### Description of the task
Could you restate, word for word, the line that has "ул. Максима Горького, д. 43." and all lines following it through the end of the entries below?

### Supplied material
____________

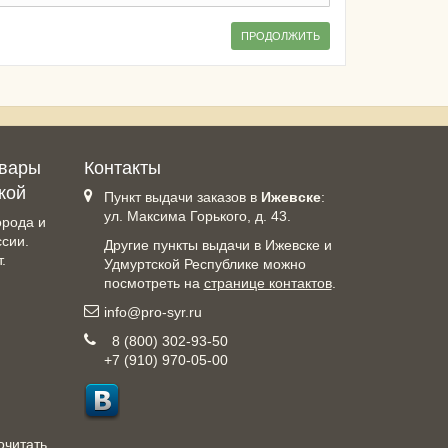
овары
Контакты
кой
Пункт выдачи заказов в
Ижевске
:
ул. Максима Горького, д. 43.
орода и
ссии.
Другие пункты выдачи в Ижевске и
.
Удмуртской Республике можно
посмотреть на
странице контактов
.
info@pro-syr.ru
8 (800) 302-93-50
+7 (910) 970-05-00
очитать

____________

### Result of the exercise
ул. Максима Горького, д. 43.
орода и
ссии.
Другие пункты выдачи в Ижевске и
.
Удмуртской Республике можно
посмотреть на
странице контактов
.
info@pro-syr.ru
8 (800) 302-93-50
+7 (910) 970-05-00
очитать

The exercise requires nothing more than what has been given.